Dans un contexte de crise budgétaire - la dette publique américaine s'élève déjà à 14.300 milliards de dollars -, le "Grand Old Party" préconise des changements radicaux de l'assurance santé des personnes âgées, qui s'apparentent de fait à une privatisation progressive. Ce système mis en place en 1965 coûte cher à l'État, trop cher, expliquent-ils. Et ses coûts sont amenés à grimper avec le vieillissement attendu de la population : de 400 milliards de dollars l'an passé, ils pourraient dépasser les 500 milliards dans cinq ans. Aujourd'hui, 48 millions de personnes en bénéficient. Elles seront 73 millions en 2025. "Tout le monde sait que nous ne pouvons pas continuer sur la même voie", a lancé en avril Paul Ryan après avoir rendu publiques ses pistes de réforme, dans le cadre d'un vaste plan visant à réduire de près de 6.000 milliards de dollars les dépenses publiques au cours des dix prochaines années.

Le projet républicain prévoit notamment de relever l'âge d'éligibilité au programme à 67 ans d'ici à 2033. À compter de 2022, les Américains dépassant les 65 ans ne bénéficieraient en outre plus d'une couverture quasi intégrale de leurs frais médicaux, mais simplement de subventions afin de leur permettre de souscrire à une assurance privée. En moyenne 8.000 dollars par an selon les estimations du Congressional Budget Office (CBO), l'organisme bipartisan du Congrès spécialiste des questions budgétaires. Autant dire pas grand-chose dans un pays où le coût des polices d'assurance est exorbitant. "La majorité des personnes âgées devraient dépenser plus d'argent pour leur santé qu'avec le système actuel", anticipe ainsi le CBO. Une prévision qui alimente allègrement l'argumentaire des démocrates.

 

Ce projet de réforme a symboliquement été adopté par la Chambre des représentants, contrôlée par les républicains. Avant d'être nettement rejeté par le Sénat, aux mains de leurs adversaires politiques.

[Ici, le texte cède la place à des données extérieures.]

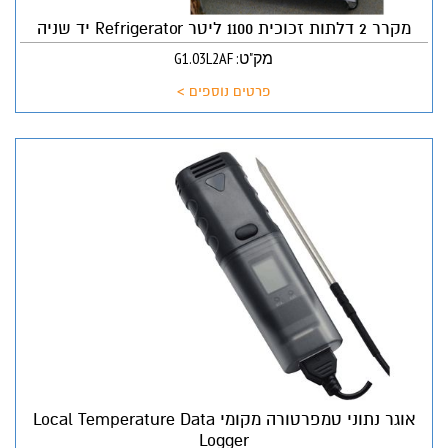
מקרר 2 דלתות זכוכית 1100 ליטר Refrigerator יד שניה
מק"ט: G1.03L2AF
פרטים נוספים >
אוגר נתוני טמפרטורה מקומי Local Temperature Data
Logger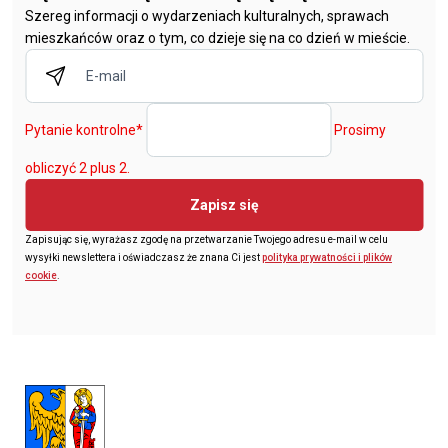
Szereg informacji o wydarzeniach kulturalnych, sprawach
mieszkańców oraz o tym, co dzieje się na co dzień w mieście.
Pytanie kontrolne
*
Prosimy
obliczyć 2 plus 2.
Zapisz się
Zapisując się, wyrażasz zgodę na przetwarzanie Twojego adresu e-mail w celu
wysyłki newslettera i oświadczasz że znana Ci jest
polityka prywatności i plików
cookie
.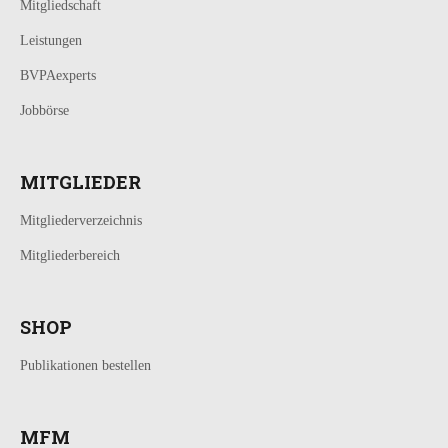
Mitgliedschaft
Leistungen
BVPAexperts
Jobbörse
MITGLIEDER
Mitgliederverzeichnis
Mitgliederbereich
SHOP
Publikationen bestellen
MFM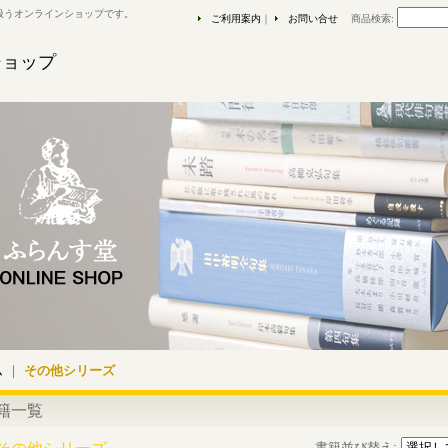
扱うオンラインショップです。
ご利用案内
｜
お問い合せ
商品検索
:
ショップ
ム
｜
その他シリーズ
籍一覧
書籍並び替え
: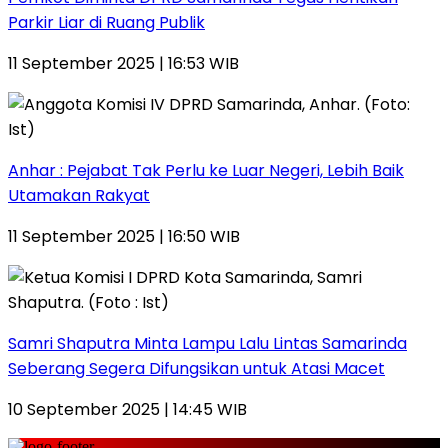
Parkir Liar di Ruang Publik
11 September 2025 | 16:53 WIB
Anhar : Pejabat Tak Perlu ke Luar Negeri, Lebih Baik
Utamakan Rakyat
11 September 2025 | 16:50 WIB
Samri Shaputra Minta Lampu Lalu Lintas Samarinda
Seberang Segera Difungsikan untuk Atasi Macet
10 September 2025 | 14:45 WIB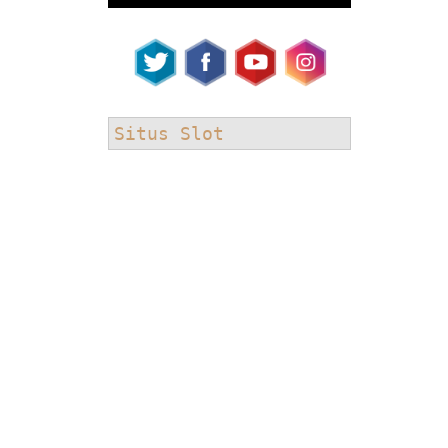
Situs Slot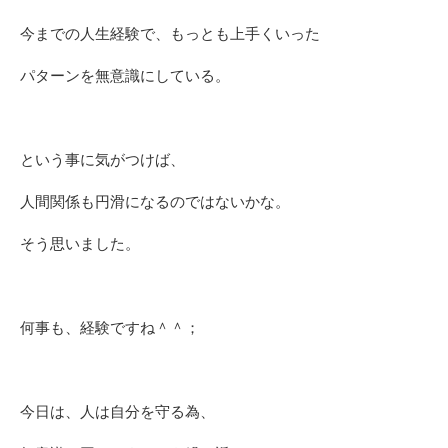
今までの人生経験で、もっとも上手くいった
パターンを無意識にしている。
という事に気がつけば、
人間関係も円滑になるのではないかな。
そう思いました。
何事も、経験ですね＾＾；
今日は、人は自分を守る為、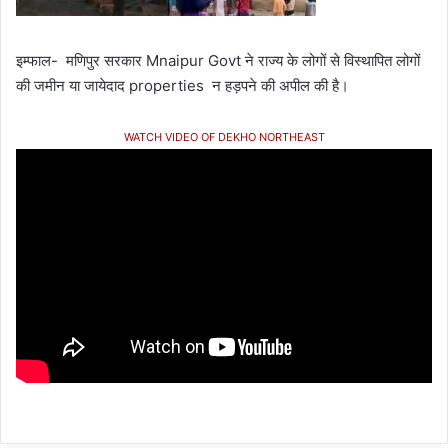
इम्फाल- मणिपुर सरकार Mnaipur Govt ने राज्य के लोगों से विस्थापित लोगों
की जमीन या जायेदाद properties न हड़पने की अपील की है।
WATCH VIDEO OF DEKHO NORTHEAST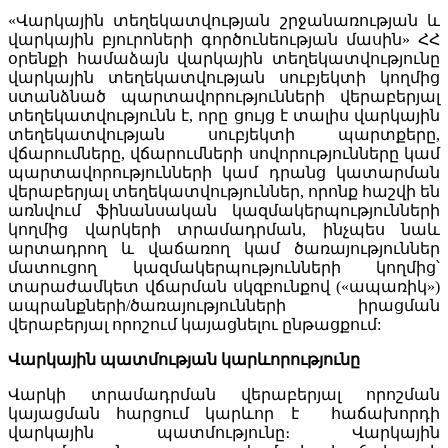
«Վարկային տեղեկատվության շրջանառության և
վարկային բյուրոների գործունեության մասին» ՀՀ
օրենքի համաձայն վարկային տեղեկատվությունը
վարկային տեղեկատվության սուբյեկտի կողմից
ստանձնած պարտավորությունների վերաբերյալ
տեղեկատվությունն է, որը ցույց է տալիս վարկային
տեղեկատվության սուբյեկտի պարտքերը,
վճարումները, վճարումների սովորությունները կամ
պարտավորությունների կամ դրանց կատարման
վերաբերյալ տեղեկատվություններ, որոնք հաշվի են
առնվում ֆինանսական կազմակերպությունների
կողմից վարկերի տրամադրման, ինչպես նաև
արտադրող և վաճառող կամ ծառայություններ
մատուցող կազմակերպությունների կողմից՝
տարաժամկետ վճարման սկզբունքով («ապառիկ»)
ապրանքների/ծառայությունների իրացման
վերաբերյալ որոշում կայացնելու ընթացքում:
Վարկային պատմության կարևորությունը
Վարկի տրամադրման վերաբերյալ որոշման
կայացման հարցում կարևոր է հաճախորդի
վարկային պատմությունը։ Վարկային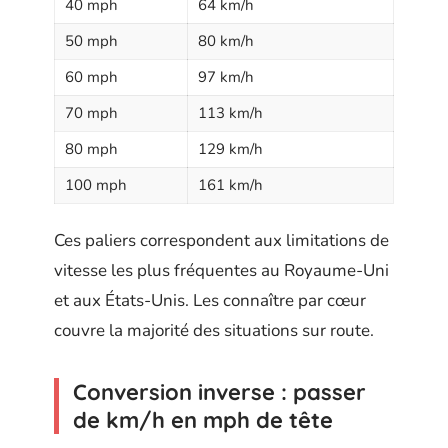
40 mph
64 km/h
50 mph
80 km/h
60 mph
97 km/h
70 mph
113 km/h
80 mph
129 km/h
100 mph
161 km/h
Ces paliers correspondent aux limitations de
vitesse les plus fréquentes au Royaume-Uni
et aux États-Unis. Les connaître par cœur
couvre la majorité des situations sur route.
Conversion inverse : passer
de km/h en mph de tête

Alors que les deux partis négocient toujours à Washington un compromis sur les questions budgétaires, le sort de Medicare cristallise les antagonistes. "Nous ne voterons jamais ce plan visant à démanteler Medicare, seul ou inclus dans un accord plus large", ont fait savoir lundi les sénateurs démocrates dans une lettre adressée au vice-président Joe Biden, chargé par Barack Obama de faire avancer les discussions. Pour défendre leur position, ils pourront s'appuyer sur le diagnostic de Paul Krugman. "Oui, Medicare est soutenable dans sa forme actuelle", écrivait récemment le Prix Nobel d'économie 2008 dans le "New York Times". Avant d'ajouter : "Le futur de Medicare s'appelle Medicare - plus intelligent, moins ouvert mais pas si différent."